June 18 (Bloomberg) -- Italy’s telecommunications authority may oppose Telecom Italia SpA’s efforts to keep the rate it charges competitors for grid access once the company spins off the fixed-line network, according to two people familiar with the situation.
The Rome-based regulator, known as Agcom, is concerned that Telecom Italia’s informal request to maintain the same pricing for renting “last-mile” access to the copper-wire network is unjustified, said to the people, who asked not to be named because the discussions are private.
The regulatory commission will meet Thursday for an initial review of Telecom Italia’s request to keep its monthly rate of 9.28 euros ($12.42) for operators who want access to the network, according to the people. The regulator has held public hearings on its proposal for a lower monthly rate of between 8.62 euros and 9.25 euros, they said.
Telecom Italia has argued that a less rigid regulatory stance on its spinoff plan is crucial for its success. The company’s directors on May 30 approved a plan to separate the network, setting a precedent for Europe’s indebted phone companies as they look for new ways to raise funds and bargain for lighter regulations.
Telecom Italia’s fixed-line competitors, including Wind SpA and Fastweb SpA, are pressuring the regulator to cut the monthly access fee by at least 1 euro, according to a third person familiar with the matter.

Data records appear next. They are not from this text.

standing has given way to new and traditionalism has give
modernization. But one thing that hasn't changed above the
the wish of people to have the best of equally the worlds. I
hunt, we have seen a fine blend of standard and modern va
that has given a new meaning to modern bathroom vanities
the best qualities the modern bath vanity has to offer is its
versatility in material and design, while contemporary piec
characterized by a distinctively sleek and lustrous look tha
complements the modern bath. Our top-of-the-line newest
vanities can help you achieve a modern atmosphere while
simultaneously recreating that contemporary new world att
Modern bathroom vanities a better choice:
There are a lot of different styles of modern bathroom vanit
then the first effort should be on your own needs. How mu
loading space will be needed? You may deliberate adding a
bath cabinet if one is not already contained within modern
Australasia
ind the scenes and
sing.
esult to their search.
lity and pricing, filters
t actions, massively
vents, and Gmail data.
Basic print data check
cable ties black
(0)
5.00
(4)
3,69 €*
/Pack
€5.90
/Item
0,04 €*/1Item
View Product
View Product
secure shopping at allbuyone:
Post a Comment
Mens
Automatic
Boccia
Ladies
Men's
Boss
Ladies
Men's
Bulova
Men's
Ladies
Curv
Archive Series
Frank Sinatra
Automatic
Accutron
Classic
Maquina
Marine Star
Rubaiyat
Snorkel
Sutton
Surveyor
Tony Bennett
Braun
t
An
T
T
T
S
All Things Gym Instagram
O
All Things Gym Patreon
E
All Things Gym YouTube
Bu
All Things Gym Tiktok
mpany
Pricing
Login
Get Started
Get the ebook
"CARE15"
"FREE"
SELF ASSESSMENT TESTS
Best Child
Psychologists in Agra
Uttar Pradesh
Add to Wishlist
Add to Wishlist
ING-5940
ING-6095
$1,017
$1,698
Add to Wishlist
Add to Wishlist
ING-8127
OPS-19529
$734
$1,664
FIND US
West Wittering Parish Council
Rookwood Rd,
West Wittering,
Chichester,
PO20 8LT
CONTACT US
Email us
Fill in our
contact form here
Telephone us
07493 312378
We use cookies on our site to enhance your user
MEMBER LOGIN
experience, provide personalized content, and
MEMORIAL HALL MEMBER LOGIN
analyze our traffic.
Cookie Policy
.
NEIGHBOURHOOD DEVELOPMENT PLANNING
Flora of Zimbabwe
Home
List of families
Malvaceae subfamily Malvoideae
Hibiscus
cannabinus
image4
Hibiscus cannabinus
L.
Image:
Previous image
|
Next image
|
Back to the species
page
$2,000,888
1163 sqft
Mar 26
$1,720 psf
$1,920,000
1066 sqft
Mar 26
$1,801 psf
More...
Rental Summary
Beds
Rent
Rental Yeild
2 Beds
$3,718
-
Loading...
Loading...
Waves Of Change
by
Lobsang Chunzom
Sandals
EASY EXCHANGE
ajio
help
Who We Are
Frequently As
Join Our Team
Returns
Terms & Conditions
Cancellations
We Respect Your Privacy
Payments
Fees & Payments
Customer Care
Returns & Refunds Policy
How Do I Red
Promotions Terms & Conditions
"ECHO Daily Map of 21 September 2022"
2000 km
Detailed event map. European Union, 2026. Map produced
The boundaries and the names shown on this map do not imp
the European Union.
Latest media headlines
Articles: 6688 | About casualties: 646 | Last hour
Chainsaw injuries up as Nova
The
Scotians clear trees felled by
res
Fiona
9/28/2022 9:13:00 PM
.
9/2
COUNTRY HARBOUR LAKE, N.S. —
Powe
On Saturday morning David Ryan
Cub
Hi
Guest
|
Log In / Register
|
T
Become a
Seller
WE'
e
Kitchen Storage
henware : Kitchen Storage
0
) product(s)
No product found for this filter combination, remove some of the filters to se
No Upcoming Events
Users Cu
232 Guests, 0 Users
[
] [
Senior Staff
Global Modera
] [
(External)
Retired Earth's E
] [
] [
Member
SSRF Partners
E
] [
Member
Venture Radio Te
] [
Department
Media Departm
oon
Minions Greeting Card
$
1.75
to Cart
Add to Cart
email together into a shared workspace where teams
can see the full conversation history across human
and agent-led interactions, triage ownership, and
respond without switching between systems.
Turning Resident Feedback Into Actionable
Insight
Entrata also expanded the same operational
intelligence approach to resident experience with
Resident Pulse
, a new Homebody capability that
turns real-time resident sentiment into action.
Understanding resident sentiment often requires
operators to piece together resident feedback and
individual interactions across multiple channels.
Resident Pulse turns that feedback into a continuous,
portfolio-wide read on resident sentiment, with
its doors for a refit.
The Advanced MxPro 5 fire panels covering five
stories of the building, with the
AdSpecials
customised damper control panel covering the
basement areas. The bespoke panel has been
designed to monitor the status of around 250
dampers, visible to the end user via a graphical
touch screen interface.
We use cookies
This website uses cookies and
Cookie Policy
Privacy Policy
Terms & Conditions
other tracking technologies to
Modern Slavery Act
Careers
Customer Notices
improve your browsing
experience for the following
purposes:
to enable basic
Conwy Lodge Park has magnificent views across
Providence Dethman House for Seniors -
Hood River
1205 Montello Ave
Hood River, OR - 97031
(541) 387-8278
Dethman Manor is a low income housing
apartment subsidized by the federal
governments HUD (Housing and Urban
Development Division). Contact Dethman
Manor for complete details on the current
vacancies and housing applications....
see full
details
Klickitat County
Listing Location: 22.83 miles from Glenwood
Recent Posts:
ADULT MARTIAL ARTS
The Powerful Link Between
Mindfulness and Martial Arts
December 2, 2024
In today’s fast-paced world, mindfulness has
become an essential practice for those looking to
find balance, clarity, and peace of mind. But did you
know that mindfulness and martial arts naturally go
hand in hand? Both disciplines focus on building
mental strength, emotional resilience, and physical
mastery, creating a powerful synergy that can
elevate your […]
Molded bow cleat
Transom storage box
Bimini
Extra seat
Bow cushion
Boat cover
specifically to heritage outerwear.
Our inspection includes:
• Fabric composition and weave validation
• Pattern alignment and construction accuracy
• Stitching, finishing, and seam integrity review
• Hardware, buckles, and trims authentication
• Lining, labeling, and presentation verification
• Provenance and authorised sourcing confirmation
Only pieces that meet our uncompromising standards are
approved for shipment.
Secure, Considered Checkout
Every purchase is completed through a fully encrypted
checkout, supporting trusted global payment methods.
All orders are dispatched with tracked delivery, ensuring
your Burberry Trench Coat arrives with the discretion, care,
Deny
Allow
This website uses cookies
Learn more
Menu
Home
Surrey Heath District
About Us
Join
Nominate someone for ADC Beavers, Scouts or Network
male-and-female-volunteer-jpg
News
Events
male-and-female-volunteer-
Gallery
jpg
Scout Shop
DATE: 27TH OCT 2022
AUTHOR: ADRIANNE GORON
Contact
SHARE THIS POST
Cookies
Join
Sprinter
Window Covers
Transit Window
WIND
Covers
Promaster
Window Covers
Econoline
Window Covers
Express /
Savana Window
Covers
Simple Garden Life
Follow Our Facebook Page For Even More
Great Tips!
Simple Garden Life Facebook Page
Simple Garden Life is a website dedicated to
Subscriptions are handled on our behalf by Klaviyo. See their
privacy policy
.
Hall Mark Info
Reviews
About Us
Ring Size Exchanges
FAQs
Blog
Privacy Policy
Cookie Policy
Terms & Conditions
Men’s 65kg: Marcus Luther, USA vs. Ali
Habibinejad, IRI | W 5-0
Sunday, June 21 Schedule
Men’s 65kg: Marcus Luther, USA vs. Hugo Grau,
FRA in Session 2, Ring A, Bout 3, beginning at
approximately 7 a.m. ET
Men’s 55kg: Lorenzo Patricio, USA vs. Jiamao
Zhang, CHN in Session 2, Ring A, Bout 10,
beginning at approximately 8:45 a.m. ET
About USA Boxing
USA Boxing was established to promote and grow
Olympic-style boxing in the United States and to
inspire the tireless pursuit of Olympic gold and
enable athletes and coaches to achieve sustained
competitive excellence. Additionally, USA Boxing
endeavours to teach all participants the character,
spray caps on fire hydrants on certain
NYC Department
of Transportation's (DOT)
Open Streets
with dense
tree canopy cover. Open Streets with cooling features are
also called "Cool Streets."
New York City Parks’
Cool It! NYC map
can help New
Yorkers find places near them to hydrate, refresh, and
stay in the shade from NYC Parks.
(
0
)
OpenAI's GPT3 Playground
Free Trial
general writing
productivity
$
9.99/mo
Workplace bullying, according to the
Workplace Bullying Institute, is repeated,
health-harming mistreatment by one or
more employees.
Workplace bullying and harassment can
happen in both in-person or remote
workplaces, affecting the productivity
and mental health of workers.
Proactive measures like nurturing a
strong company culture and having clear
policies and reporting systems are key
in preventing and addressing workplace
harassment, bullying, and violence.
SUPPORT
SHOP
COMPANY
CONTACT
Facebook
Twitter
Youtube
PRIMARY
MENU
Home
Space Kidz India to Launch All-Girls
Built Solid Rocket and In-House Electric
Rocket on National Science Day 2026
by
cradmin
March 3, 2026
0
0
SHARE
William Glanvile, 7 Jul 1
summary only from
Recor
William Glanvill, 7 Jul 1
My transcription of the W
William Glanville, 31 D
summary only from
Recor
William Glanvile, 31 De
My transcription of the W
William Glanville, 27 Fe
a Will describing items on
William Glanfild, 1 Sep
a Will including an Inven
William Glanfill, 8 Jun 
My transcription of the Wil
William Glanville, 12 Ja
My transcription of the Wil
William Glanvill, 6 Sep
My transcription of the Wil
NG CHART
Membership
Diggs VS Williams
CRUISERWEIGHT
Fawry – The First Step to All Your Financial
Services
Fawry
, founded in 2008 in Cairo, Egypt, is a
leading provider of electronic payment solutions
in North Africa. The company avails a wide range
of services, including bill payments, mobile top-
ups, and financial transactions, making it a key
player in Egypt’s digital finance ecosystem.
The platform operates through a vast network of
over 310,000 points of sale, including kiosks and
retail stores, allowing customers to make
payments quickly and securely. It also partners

Agcom may consider allowing a gradual reduction of its rules governing Telecom Italia’s new access unit from 2014 to 2016, said one of the people. That would hinge on the phone company agreeing to give all competitors equal access to the network, the person said. Representatives for Agcom and Telecom Italia declined to comment.
Italy’s competition regulator on May 10 fined Telecom Italia about 104 million euros for abusing its dominant position in network infrastructure. The company is appealing the decision.